Some famous guy once said, ‘Those who know nothing of other languages know nothing of their own.’ Now that seems a little harsh to me, but there is some truth to it. When you study other languages, you start learning patterns in your own language, and how English actually works. English is a fascinating language, and you only truly start understanding this once you speak another language. Teaching English to foreigners can also provide this insight. Becoming multi-lingual also increases cognitive skills, and forces you to think abstractly. It can provide a deeper insight of who you are and why you think a certain way. Kind of sounds like I’m talking about reaching nirvana, but it’s truly a beautiful thing.

To understand other cultures, and through theirs, understand your own.
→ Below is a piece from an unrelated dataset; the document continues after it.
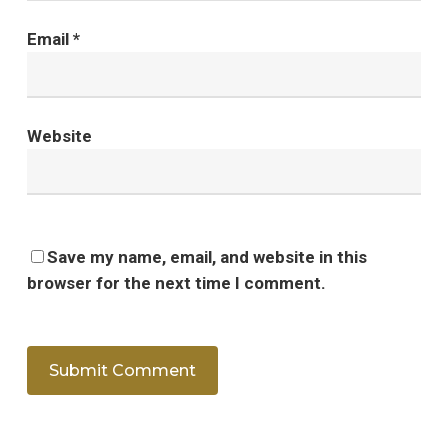
Email
*
Website
Save my name, email, and website in this
browser for the next time I comment.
Simple as that, but it’s like trying to tell you about a new color you’ve never seen before. You don’t understand it until you’ve seen it. Expanding your knowledge of the world through language is fundamental in truly understanding a culture. It provides you that window to see things from a different perspective. As an added bonus, you’ll appreciate foreign art forms more.
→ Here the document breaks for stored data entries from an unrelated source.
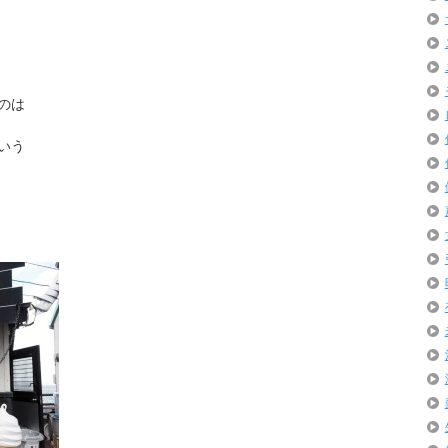
のは
いう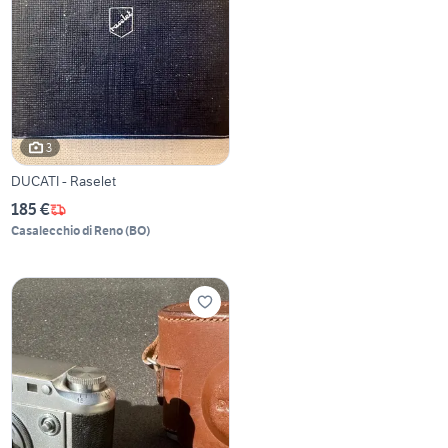
3
DUCATI - Raselet
185 €
Casalecchio di Reno
(
BO
)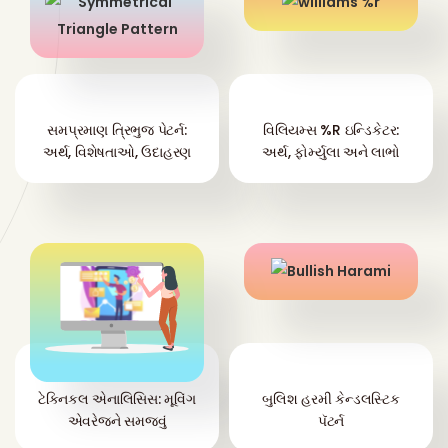
સમપ્રમાણ ત્રિભુજ પેટર્ન:
વિલિયમ્સ %R ઇન્ડિકેટર:
અર્થ, વિશેષતાઓ, ઉદાહરણ
અર્થ, ફોર્મ્યુલા અને લાભો
ટેક્નિકલ એનાલિસિસ: મૂવિંગ
બુલિશ હરમી કેન્ડલસ્ટિક
એવરેજને સમજવું
પૅટર્ન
It makes you more interesting. Don’t hate on this one, it’s true. Multilingual people have a wealth of culture under their belt. It is impossible to learn another language and not learn about the culture, as language and culture are entwined. As native English speakers, we usually don’t bother with a second language because ours is the lingue franca. It’s that much more impactful when someone who speaks the world’s most popular (learned) language can communicate effectively in another language. Simply, it’s cool.
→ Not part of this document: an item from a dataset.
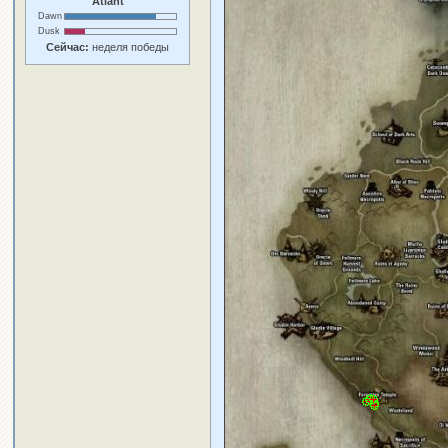
Atlant
Dawn
Dusk
Сейчас:
неделя победы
It’s rewarding. Learning a language boosts your confidence. It’s a whole other set of spectacles to view the world with, and allows you to communicate coherently with millions of more people (unless you’re learning Inuit). It also creates immediate friends. Travellers are usually short in the foreign friends department because they’re not on home turf. Someone who can speak their language is always alluring. Plus, it’s awesome to bump into someone who is from the nation of the language you proudly speak/are learning. They are always super enthusiastic to hear someone try to speak to them in something other than English. Trust me.

I hate it when I ask a question and receive…‘Well, it depends, it’s different for everyone,’ or, ‘There’s no correct answer, it varies.’

And that’s undeniably true for learning a language. However, I’m going to forego that, and tell you how I have personally seen others (and myself) succeed at studying languages.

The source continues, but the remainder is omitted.